Update #65: Foundation Models in Robotics and AI in the Media
Researchers consider future challenges for robotics with foundation models, and traditional media outlets take steps forward in adopting AI.
Welcome to the 65th update from the Gradient! If you’re new and like what you see, subscribe and follow us on Twitter :)
We’re recruiting editors! If you’re interested in helping us edit essays for our magazine, reach out to editor@thegradient.pub.
Want to write with us? Send a pitch using this form.
News Highlight: The role of AI in traditional media expands
Summary
On Tuesday, December 12, 2023 the New York Times announced the creation of a new newsroom position: editorial director of artificial intelligence initiatives. In a staff memo, the Times said they will “develop a plan and determine the ways [they] can draw upon the powers of AI to improve [their] product, while also not denigrating the quality of trusted journalism”. Of the many things they want to accomplish, the Times will begin by establishing principles on how they will and won’t use generative AI. In addition to the New York Times expanding their AI footprint, a new deal between Axel Springer brands (the publisher of Politico, Business Insider, and numerous other large publications) and OpenAI was announced to advance the training of OpenAI’s large language models and enable ChatGPT to pull content from Axel Springer’s publications to answer questions. The announcements from both the New York Times and Axel Springer caps off an explosive week of AI growth at traditional media publishers.
Overview
In a recent New York Times staff memo the publisher announced that Zach Seward, a founding editor of Quartz (qz.com) was joining the Times as the editorial director of artificial intelligence initiatives. In his role he will help the their organization prototype generative AI tools and partner with journalists to help them incorporate AI into the Times’ publishing tools and other digital products. Within a day of the announcement from the New York Times, we saw a similar announcement from Axel Springer where they tout a global partnership with OpenAI “to strengthen independent journalism in the age of artificial intelligence”. Some highlights from their announcements include but are not limited to:
Using Axel Springer Media Brands content to help train OpenAI’s language models
ChatGPT responses can include attribution links to full articles for further information on topics
Creation of new (and non-specified) financial opportunities for Axel Springer intended to holistically support their journalistic enterprises
Why does it matter?
Since the onset of ChatGPT and other successful large language models, many media publishers have wrestled with the role of AI in their newsrooms. One of the most noteworthy lines in the announcement that the Times highlighted is that Zach Seward has a firm belief that journalism at the Times will always be reported, written, and edited by expert (human) journalists. This belief is particularly refreshing, given how other publications like Sports Illustrated, Men's Health, CNET, Bankrate, Gizomodo, the A.V. Club, Buzzfeed, and USA Today have engaged in mass churning of AI-generated content that has been attributed to “reporters” who do not exist, as we have highlighted in our recent newsletter. An unfortunately common side effect from using AI to generate content is the phenomenon of hallucinations. One kernel of optimism from both the Axel Springer and New York Times announcements is that they seem to be taking steps to mitigate these hallucinations. It seems that the New York Times will focus on using AI to empower their human journalists, while OpenAI will look to bring in third-party citations to act as an authoritative stamp on generated content. While it remains to be seen how effective these measures will be in practice, both seem to be good first steps towards reducing hallucination frequency and improving the quality of both human and AI-generated media and content.
Editor Comments
Justin: Axel Springer, particularly in Germany, has a decades-long history of scandalous journalistic practices which continuously mixes right wing “activism” and journalism. Using their publications in the training of OpenAI’s language models as well as in attributing ChatGPTs responses to Axel Springer’s “authoritative sources” risk the models further internalizing right wing propaganda as well as biasing the outputs. I really hope this is not the beginning of a trend where ChatGPT further incorporates other right wing click bait into the fold and we see websites like Infowars or Britebart being cited by ChatGPT as “authoritative” news sources.

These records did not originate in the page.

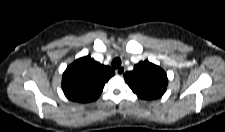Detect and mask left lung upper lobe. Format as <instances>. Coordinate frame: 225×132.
Listing matches in <instances>:
<instances>
[{"label": "left lung upper lobe", "instance_id": "5c2ea615", "mask_svg": "<svg viewBox=\"0 0 225 132\" xmlns=\"http://www.w3.org/2000/svg\"><path fill=\"white\" fill-rule=\"evenodd\" d=\"M124 78L139 98L147 100L160 98L168 84L166 73L148 60L136 64L132 71L124 74Z\"/></svg>", "mask_w": 225, "mask_h": 132}]
</instances>
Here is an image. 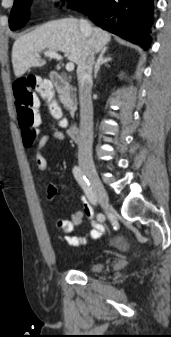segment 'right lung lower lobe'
I'll return each mask as SVG.
<instances>
[{"label":"right lung lower lobe","mask_w":171,"mask_h":337,"mask_svg":"<svg viewBox=\"0 0 171 337\" xmlns=\"http://www.w3.org/2000/svg\"><path fill=\"white\" fill-rule=\"evenodd\" d=\"M69 7L145 50L150 46L154 0H74Z\"/></svg>","instance_id":"right-lung-lower-lobe-1"}]
</instances>
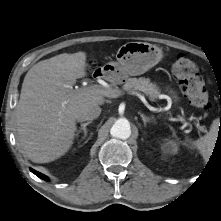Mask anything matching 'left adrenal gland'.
Returning a JSON list of instances; mask_svg holds the SVG:
<instances>
[{
	"label": "left adrenal gland",
	"mask_w": 221,
	"mask_h": 221,
	"mask_svg": "<svg viewBox=\"0 0 221 221\" xmlns=\"http://www.w3.org/2000/svg\"><path fill=\"white\" fill-rule=\"evenodd\" d=\"M139 114H140V116H141V118H142V120H143L145 126H146V124H147L148 122H154V120H152V118L147 117V116H145L144 114H142V113H140V112H139Z\"/></svg>",
	"instance_id": "1"
}]
</instances>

Research Highlight: Foundation Models in Robotics: Applications, Challenges, and the Future
Summary
Recently, we’ve seen a number of works apply LLMs to robotics and real-world manipulation, such as in SayCan and the Robotics Transformer. In this paper, researchers with eight affiliations survey applications for pretrained foundation models in robotics. Looking at recent papers in this domain, they consider how foundation models contribute to improving robot capabilities in perception, decision-making, and control. They discuss challenges hindering foundation model adoption in robotics and potential pathways for future work.
Overview
Foundation models offered the opportunity for researchers to utilize general models that did well on a variety of tasks, as opposed to using architectures that had been trained for more specific capabilities. Traditional deep learning models for robotics were also typically trained for particular tasks, but foundation models’ learned representations hold the potential to be used in any part of the robot autonomy stack, including perception, decision-making, and control.
The authors cover many different cases for foundation models in robotics, and we will note a few examples here:
SayCan uses an LLM for high-level task planning in language, with a learned value function to ground instructions in its environment. The language model provides task-grounding, determining useful sub-goals based on high-level instructions. The system learns an affordance function to achieve world-grounding, which enables the identification of feasible actions to execute the plan.
The Robotics Transformer (RT-1) is trained on a dataset of over 130k real-world robotic experiences—it receives images and natural language instructions as inputs, and outputs base and arm actions. It shows promising scalability properties in that it generalizes to new tasks, is robust in challenging environments, and can execute long-horizon instructions. RT-2 takes this a step further, using a vision-language action model which utilizes both web and robotics data to generate generalized actions for robotic control.
Finally, the authors consider challenges and future directions:
Data scarcity for training robotics foundation models: While text and image data are abundant, robotics-specific data is scarce. A few solutions are noted, such as using inpainting and VLMs for data augmentation, or performing high-fidelity simulation via gaming engines to collect data.
Inference time: The inference time for many foundation models does not meet the requirements for reliable real-time deployment of robotic systems.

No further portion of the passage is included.